Getting involved with a film is like sending your child to school. All you can do is pick a good school, send your child there, let the teachers do what they have to do and hope for the best. You have to pick good people whom you can trust. The film is not your book; it’s someone else’s creative work. It’s a different medium and different artwork. Norwegian director Morten Tyldum has made several good films, such as the Oscar-nominated Imitation Game. He approached me to make a film on Exit West. I asked him why. He said, “Look, I am also a migrant. I have experienced this situation and am always grappling with it. This love story speaks to me powerfully.” The production company is Russo Brothers who made the Captain America films. They said they wanted to change the conversation about migration and tell a universal story. I felt that aesthetically and politically, their hearts were in the right place. I also thought this would be a different kind of venture as compared to Mira Nair’s who made The Reluctant Fundamentalist as she had a desi connection and related to many themes in the book. But here are people who have no such connections. Hopefully, things will work out smoothly as in films you don’t know until the thing happens and I almost prefer not speak much of it, but I am excited. They are having the screenplay written right now.
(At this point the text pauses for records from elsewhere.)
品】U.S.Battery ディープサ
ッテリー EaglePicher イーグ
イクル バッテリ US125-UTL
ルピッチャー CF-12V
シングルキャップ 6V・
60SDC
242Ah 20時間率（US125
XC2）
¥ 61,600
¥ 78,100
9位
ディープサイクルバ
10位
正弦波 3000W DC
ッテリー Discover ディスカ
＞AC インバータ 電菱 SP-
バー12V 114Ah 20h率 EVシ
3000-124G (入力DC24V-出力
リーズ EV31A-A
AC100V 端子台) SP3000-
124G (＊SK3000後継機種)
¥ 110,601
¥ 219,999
Being a professional writer in Pakistan is difficult; one must have other jobs to earn a livelihood and write on the sidelines. How do you manage with only writing?
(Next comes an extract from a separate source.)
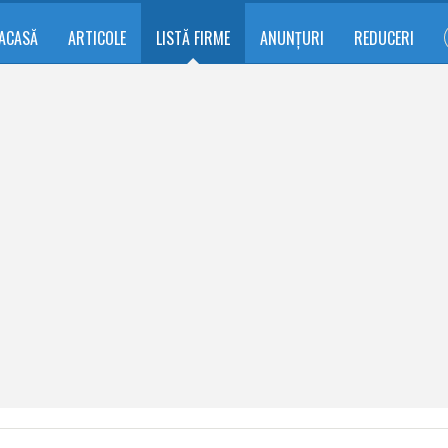
ACASĂ
ARTICOLE
LISTĂ FIRME
ANUNȚURI
REDUCERI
For almost my entire writing career I had a job until Filthy Rich and Exit West when I was living in Lahore and did not have a job. It is possible that my novels might stop selling and I’ll have to get a job, though that would be disastrous. It’s better to have a job and write what you want to write about, rather than trying to make your novels support you. If your novels happen to support you while you write the kind of books that you want to write, that’s fantastic. But if you write novels that you want to, but they are not going to support you, then you should get a job. I used to be a consultant for many years and sometimes do a little bit of consultancy even now. But I do that also because I like to get out of my room. It’s horrible to be at home all the time and writing. My job is that I am a father. My wife works and when the kids come from school, I am the house-spouse and I do homework with them. That’s a job and somebody has to do it. Often in a family, a woman does that; in my case I do it. From a financial point of view, it’s complete luck. Who knows what books will sell or not. For me, it’s working because my books are sold in 40 languages and published in 45 countries. One big advantage is that I write in English; I don’t have the kind of issues Urdu writers face. That’s how it has been possible for me to write fiction. It’s also sheer luck because there are a lot of amazing books and writers who don’t sell much, and lots that are not good yet sell very well.
What is your writing routine?
I wrote Moth Smoke from midnight until dawn as I was a student. Now I write when the kids go to school. When asked about his writing process, Israeli writer Amos Oz said, “I’m a shopkeeper. Every morning I put up my shop and I sit there until 5pm. Some days, no customers come, but if I sat there with my shop open I have done my job.” It’s the same with me. I open the shop at 8 or 9am until 1 or 2pm. Many days I don’t write, but my shop is open. People talk of writer’s block. There is no such thing. There are days when you are trying to write and there are days when you are not trying to write. The days when you are trying to write are success. If you keep working, something will happen eventually.